Quel étrange ouvrage inintéressant !

Je suis dur, mais cette accroche lapidaire est à l'image de ma frustration, suite à la promesse faite par le 4ème de couverture qui vendait de l'aventure et du rêve. La Patagonie (mon plus beau voyage), le road-movie, la vieille voiture (au lieu de la moto, mais, soit, je pouvais accepter cette entorse) et la gestation d'un roman : tous les ingrédients d'un roman que je rêverais d'avoir le talent d'écrire.
En fait de roman, il s'agit plutôt d'un récit à la croisée d'un journal de voyage, d'un reportage et d'un relevé d'opinions sur plein de sujet différents (littérature, socio-politique, économie, écologie et j'en passe).

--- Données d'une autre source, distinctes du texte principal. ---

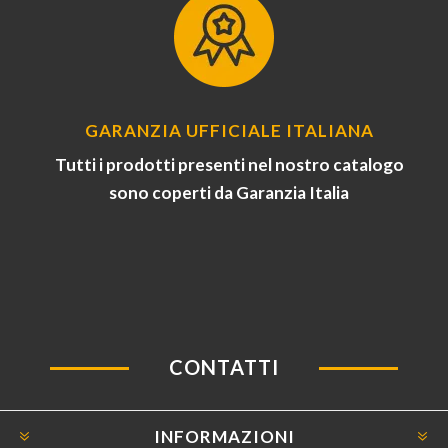
GARANZIA UFFICIALE ITALIANA
Tutti i prodotti presenti nel nostro catalogo
sono coperti da Garanzia Italia
CONTATTI
INFORMAZIONI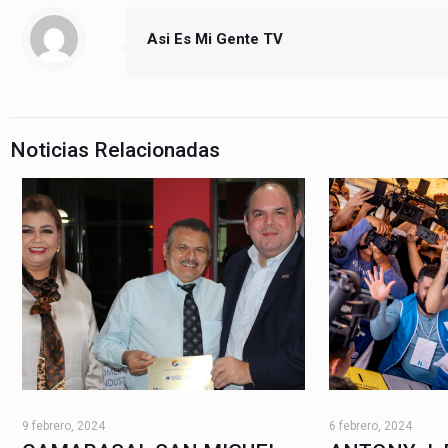
Asi Es Mi Gente TV
Noticias Relacionadas
9 febrero, 2024
6 febrero, 2024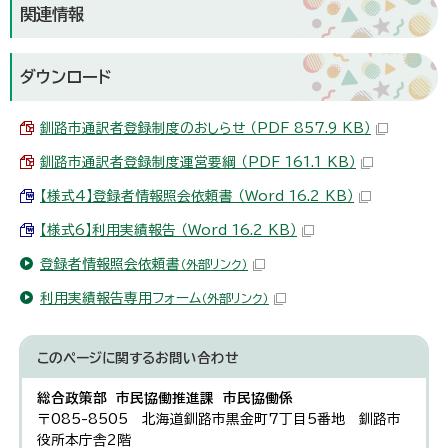
関連情報
ダウンロード
釧路市通訳者登録制度のおしらせ （PDF 857.9 KB）
釧路市通訳者登録制度運営要綱 （PDF 161.1 KB）
【様式4】登録者情報照会依頼書 （Word 16.2 KB）
【様式6】利用実績報告 （Word 16.2 KB）
登録者情報照会依頼書
（外部リンク）
利用実績報告専用フォーム
（外部リンク）
このページに関する
お問い合わせ
総合政策部 市民協働推進課 市民協働係
〒085-8505 北海道釧路市黒金町7丁目5番地 釧路市
役所本庁舎2階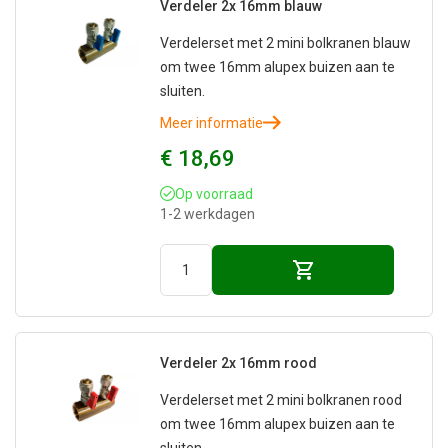
Verdeler 2x 16mm blauw
Verdelerset met 2 mini bolkranen blauw
om twee 16mm alupex buizen aan te
sluiten.
Meer informatie
€ 18,69
Op voorraad
1-2 werkdagen
Verdeler 2x 16mm rood
Verdelerset met 2 mini bolkranen rood
om twee 16mm alupex buizen aan te
sluiten.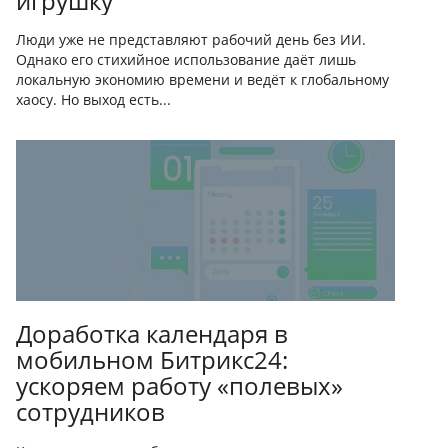
игрушку
Люди уже не представляют рабочий день без ИИ.
Однако его стихийное использование даёт лишь
локальную экономию времени и ведёт к глобальному
хаосу. Но выход есть...
Доработка календаря в
мобильном Битрикс24:
ускоряем работу «полевых»
сотрудников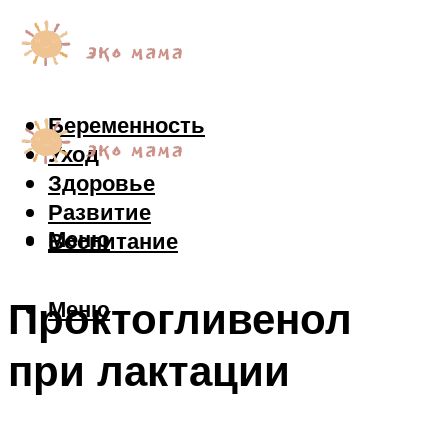
Беременность
Уход
Здоровье
Развитие
Меню
Воспитание
Проктогливенол
Меню
при лактации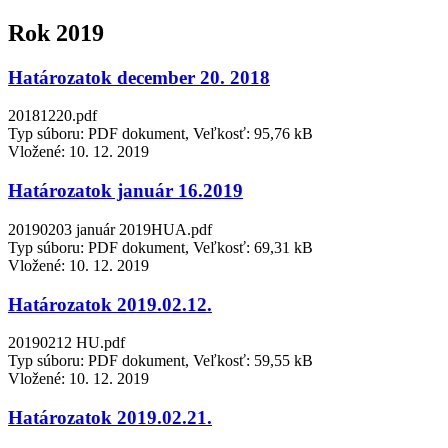
Rok 2019
Határozatok december 20. 2018
20181220.pdf
Typ súboru: PDF dokument, Veľkosť: 95,76 kB
Vložené:
10. 12. 2019
Határozatok január 16.2019
20190203 január 2019HUA.pdf
Typ súboru: PDF dokument, Veľkosť: 69,31 kB
Vložené:
10. 12. 2019
Határozatok 2019.02.12.
20190212 HU.pdf
Typ súboru: PDF dokument, Veľkosť: 59,55 kB
Vložené:
10. 12. 2019
Határozatok 2019.02.21.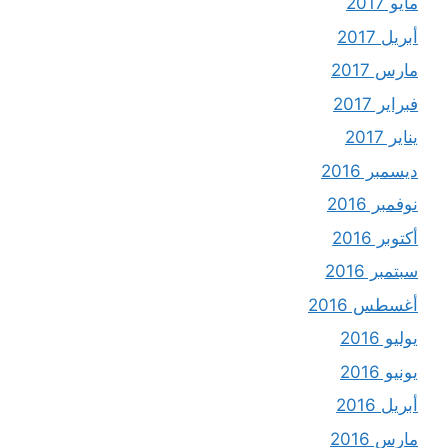
مايو 2017
أبريل 2017
مارس 2017
فبراير 2017
يناير 2017
ديسمبر 2016
نوفمبر 2016
أكتوبر 2016
سبتمبر 2016
أغسطس 2016
يوليو 2016
يونيو 2016
أبريل 2016
مارس 2016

L'auteur, bien qu'ayant une belle écriture, n'a aucun talent pour faire passer la moindre émotion, ni faire vivre ses personnages, à commencer par son compagnon de voyage dont il parle comme il parle de sa voiture : sans âme ni présence, simple décor à son nombrilisme.
Faute de talent, l'auteur nous assène sans cesse des preuves de son érudition sous forme de citations ou de listes de ce qu'il a lu ou vu, ou des auteurs qu'il côtoie, et il plaque tout ça dans un récit qui ne décolle jamais.
Probablement par manque d'inspiration, les descriptions des villes qu'il traverse se résument généralement à des informations que ne renierait pas Wikipedia (nombre d'habitants, activité économique) et il a un avis sur tout, asséné de façon péremptoire. Exemple à propos du manque d'éoliennes en Patagonie, qui frise l'ultracrépidarianisme (suite à un pari perdu, je devais le placer absolument celui-là !) : « Un imbécile comme il y en tant, un ignorant, un chauvin local, tente une explication impossible devant mes protestations; il parle des difficultés du terrain, du fait qu'il s'agit là d'une technologie encore expérimentale. Je lui rétorque qu'on l'a trompé. » (nous sommes en 2000)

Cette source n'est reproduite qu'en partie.